On Thursday, March 18, 2004, at 11:06  PM, J.C. Webber III wrote:

> Sarah Andrews Cook wrote:
>> Hi everyone,
>
>> And after all of this exposition, finally, here is my dilemma:
>> the director of our data unit (who is in charge of hardware
>> buying and upgrades) is telling me that, for the applications I
>> use, an increase from 384 to 640MB will make minimal difference,
>> that I wouldn't really notice an increase in performance, due
>> mainly to the limitations of the processor. This runs counter to
>> everything I've heard (basically, that increasing RAM will always
>> help), but he's also much more of an expert than I am, so I'm
>> wondering if he's right. Can anyone shed any light on this for
>> me?

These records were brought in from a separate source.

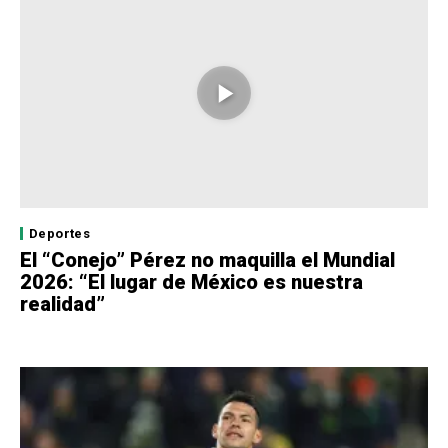
Deportes
El “Conejo” Pérez no maquilla el Mundial
2026: “El lugar de México es nuestra
realidad”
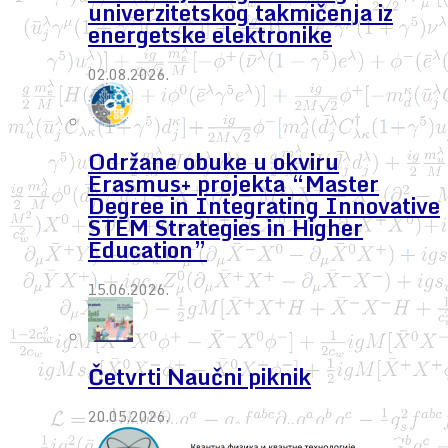
univerzitetskog takmičenja iz
energetske elektronike
02.08.2026.
Održane obuke u okviru
Erasmus+ projekta “Master
Degree in Integrating Innovative
STEM Strategies in Higher
Education”
15.06.2026.
Četvrti Naučni piknik
20.05.2026.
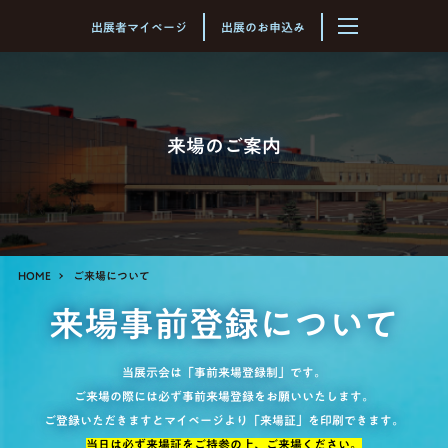
北海道最大級のビジネスイベント
出展者マイページ
出展のお申込み
来場のご案内
HOME
ご来場について
来場事前登録について
当展示会は「事前来場登録制」です。
ご来場の際には必ず事前来場登録をお願いいたします。
ご登録いただきますとマイページより「来場証」を印刷できます。
当日は必ず来場証をご持参の上、ご来場ください。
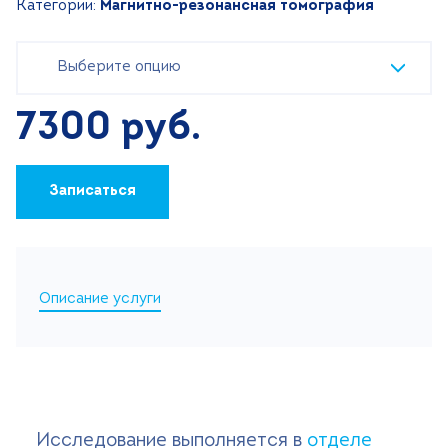
Категории:
Магнитно-резонансная томография
Поиск
Выберите опцию
Версия для слабовидящих
+7 (499) 490-03-03
8:00-20:00 будни
7300 руб.
+7 (800) 600-31-41
8:00-18:00 выходные
Записаться
Записаться на прием
Описание услуги
Исследование выполняется в
отделе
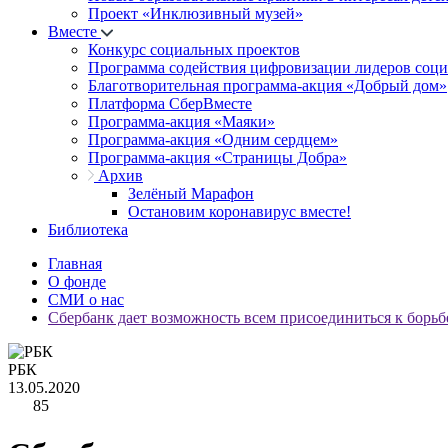
Проект «Инклюзивный музей»
Вместе
Конкурс социальных проектов
Программа содействия цифровизации лидеров соц
Благотворительная программа-акция «Добрый дом»
Платформа СберВместе
Программа-акция «Маяки»
Программа-акция «Одним сердцем»
Программа-акция «Страницы Добра»
Архив
Зелёный Марафон
Остановим коронавирус вместе!
Библиотека
Главная
О фонде
СМИ о нас
Сбербанк дает возможность всем присоединиться к борьб
РБК
13.05.2020
85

Any websites out there, benchmarking, etc. you could direct
>> me to?
>
> More memory won't help at all unless you are using up what you have.
> It will not speed up anything if you can already fit (and run) all your
> current applications without having to use swap space.  What is swap
> space?  That's disk drive space that is used to extend your memory when
> your physical memory is full.  It is very slow compared to RAM.  When
> your system needs more memory for the currently running process it
> 'swaps out' some pieces of your idle processes to that reserved disk
> space.  When you want to use one of those idle processes again the
> system must bring that program (and any data it is manipulating) back 
> in
> from the disk.  This is a very slow operation when compared to 
> switching
> applications when the both fit in existing physical RAM.
>
> How do you know if you're swapping?  Well, being an old Unix guy 
> myself,
> I'd launch "/usr/bin/vm_stat 2" in the terminal app (that '2' means
> refresh every 2 seconds), but I know most of you old time Mac-heads
> cringe at the mere mention of the command line, so I would point you to
> /Applications/Utilities/Activity Monitor.  Click on the 'System Memory'
> tab towards the bottom of the window and then launch every application
> you want to use, all at the same time.  Then watch the pretty picture 
> and
> see your free memory disappear.  An interesting statistic to watch is
> the Page ins/outs.  The page-ins are going to be high because I believe
> they count normal disk reads that happen when you launch any program,
> which is combined with the number of page-ins from swap.  But the
> page-outs shouldn't be very high.  My system has been up for 2.5 days
> and my page-outs number is only ~4500.  I've got 1.5Gigs of RAM and I
> just launched every app on my dock and I never paged out once, so more
> memory added to my system wouldn't speed anything up for me.
>
> But if you are swapping (paging in and out) then you will benefit
> GREATLY from additional RAM.
>
> BTW, this activity is thanks to the virtual memory management
> capabilities of Unix.
>
> 8^)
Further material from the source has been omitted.